Work to complete
From the first line to the last, retype the records exactly without their images.
--- START ---
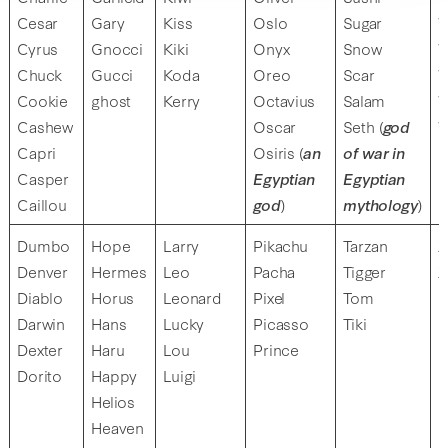
Cesar
Gary
Kiss
Oslo
Sugar
W
Cyrus
Gnocci
Kiki
Onyx
Snow
W
Chuck
Gucci
Koda
Oreo
Scar
W
Cookie
ghost
Kerry
Octavius
Salam
W
Cashew
Oscar
Seth (
god
W
Capri
Osiris (
an
of war in
Casper
Egyptian
Egyptian
Caillou
god
)
mythology
)
Dumbo
Hope
Larry
Pikachu
Tarzan
X
Denver
Hermes
Leo
Pacha
Tigger
X
Diablo
Horus
Leonard
Pixel
Tom
Darwin
Hans
Lucky
Picasso
Tiki
Dexter
Haru
Lou
Prince
Dorito
Happy
Luigi
Helios
Heaven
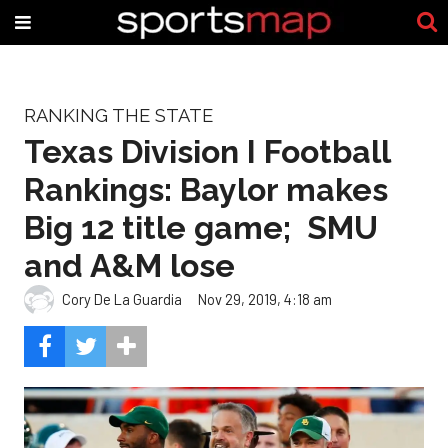
RANKING THE STATE
Texas Division I Football
Rankings: Baylor makes
Big 12 title game; SMU
and A&M lose
Cory De La Guardia
Nov 29, 2019, 4:18 am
--- END ---
Result of the exercise
Cesar
Gary
Kiss
Oslo
Sugar
W
Cyrus
Gnocci
Kiki
Onyx
Snow
W
Chuck
Gucci
Koda
Oreo
Scar
W
Cookie
ghost
Kerry
Octavius
Salam
W
Cashew
Oscar
Seth (
god
W
Capri
Osiris (
an
of war in
Casper
Egyptian
Egyptian
Caillou
god
)
mythology
)
Dumbo
Hope
Larry
Pikachu
Tarzan
X
Denver
Hermes
Leo
Pacha
Tigger
X
Diablo
Horus
Leonard
Pixel
Tom
Darwin
Hans
Lucky
Picasso
Tiki
Dexter
Haru
Lou
Prince
Dorito
Happy
Luigi
Helios
Heaven
RANKING THE STATE
Texas Division I Football
Rankings: Baylor makes
Big 12 title game; SMU
and A&M lose
Cory De La Guardia
Nov 29, 2019, 4:18 am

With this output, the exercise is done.